Balinese dancers post temple blessings 
In an open area, they created a huge circular arch of intricate bamboo weaves for dinner seating. We entered the arch, and sat down on the floor on the mats that was laid on both sides of a long table running below the circle of the arch. Food was served on banana leaves and was covered with banana leaves. As we uncovered the top set of banana leaves, we saw that the food was served community style where the rice was in one continuous motion in the middle surrounded by various dishes. All of us dug into it and had the most amazing conversations. Post dinner, there was Balinese dance and puppetry in a small theater across the street from the dinner area. There was also some gambling that you played with shells and not money. 

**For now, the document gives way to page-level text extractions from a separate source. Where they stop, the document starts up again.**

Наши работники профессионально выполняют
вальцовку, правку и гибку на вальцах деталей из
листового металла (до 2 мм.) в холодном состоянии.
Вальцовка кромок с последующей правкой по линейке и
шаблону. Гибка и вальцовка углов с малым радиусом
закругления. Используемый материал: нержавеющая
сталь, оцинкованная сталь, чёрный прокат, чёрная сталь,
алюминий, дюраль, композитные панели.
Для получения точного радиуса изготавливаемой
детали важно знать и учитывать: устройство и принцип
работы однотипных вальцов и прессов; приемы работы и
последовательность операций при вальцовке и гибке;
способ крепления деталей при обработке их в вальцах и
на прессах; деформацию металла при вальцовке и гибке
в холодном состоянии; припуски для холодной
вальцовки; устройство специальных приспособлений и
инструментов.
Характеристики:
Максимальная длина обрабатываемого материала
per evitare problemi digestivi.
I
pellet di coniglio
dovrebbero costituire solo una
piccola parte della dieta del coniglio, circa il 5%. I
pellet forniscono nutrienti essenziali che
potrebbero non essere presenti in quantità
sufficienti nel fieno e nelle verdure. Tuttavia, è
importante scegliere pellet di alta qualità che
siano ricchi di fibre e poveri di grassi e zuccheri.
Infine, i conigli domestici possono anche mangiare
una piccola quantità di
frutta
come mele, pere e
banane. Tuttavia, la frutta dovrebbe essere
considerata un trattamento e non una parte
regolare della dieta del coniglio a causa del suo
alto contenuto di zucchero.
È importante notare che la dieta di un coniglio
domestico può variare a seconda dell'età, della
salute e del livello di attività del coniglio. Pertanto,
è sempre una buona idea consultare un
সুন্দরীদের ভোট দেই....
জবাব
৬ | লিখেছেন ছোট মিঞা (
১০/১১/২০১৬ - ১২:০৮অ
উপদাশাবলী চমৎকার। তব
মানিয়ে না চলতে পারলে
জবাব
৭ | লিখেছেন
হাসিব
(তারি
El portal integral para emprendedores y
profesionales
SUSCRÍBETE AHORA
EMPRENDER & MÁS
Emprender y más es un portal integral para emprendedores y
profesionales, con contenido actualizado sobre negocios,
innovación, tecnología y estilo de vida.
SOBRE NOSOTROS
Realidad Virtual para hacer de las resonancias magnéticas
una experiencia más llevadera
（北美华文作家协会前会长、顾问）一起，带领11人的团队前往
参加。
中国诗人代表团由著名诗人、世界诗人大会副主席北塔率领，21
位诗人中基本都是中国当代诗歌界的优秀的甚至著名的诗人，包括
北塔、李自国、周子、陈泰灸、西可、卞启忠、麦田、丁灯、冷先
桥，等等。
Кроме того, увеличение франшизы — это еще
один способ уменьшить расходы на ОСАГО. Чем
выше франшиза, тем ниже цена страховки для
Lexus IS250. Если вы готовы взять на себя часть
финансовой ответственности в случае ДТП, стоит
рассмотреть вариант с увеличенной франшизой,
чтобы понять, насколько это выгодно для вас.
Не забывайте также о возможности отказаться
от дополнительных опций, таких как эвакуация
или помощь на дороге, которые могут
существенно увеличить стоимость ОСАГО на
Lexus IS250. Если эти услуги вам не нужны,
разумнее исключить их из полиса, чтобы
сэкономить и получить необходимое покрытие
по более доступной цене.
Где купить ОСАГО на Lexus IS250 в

Me and Shilo in the clothes we dared to wear with flat chappals
What was amazing to me was that EVERY aspect of the wedding, be it the locations or how the food was served to the trashcans … everything was recycled or natural. The ceremony was not trying to adopt “green” principals.. it was “being green” in the way it existed. No one was trying hard to be ecologically correct, they just were so .. naturally. That is what I love about Bali. From something temporary as the little baskets they weave to carry the flowers for the offering to the permanent structures of homes, it is filled with perfection and beauty.  No one is being taught design or ecology or even religion. They are everything that you need to be .. naturally. May be I enjoyed only the privileged hospitality where it SEEM like everything was natural but even if that were so, I can say that I have not found that same sense in the most elaborate homes in India. Bali made me feel at home, with myself, with nature and with the natural order of the world that exists around me. And the wedding was a magical vehicle that encompassed what Bali was about in the most beautiful way.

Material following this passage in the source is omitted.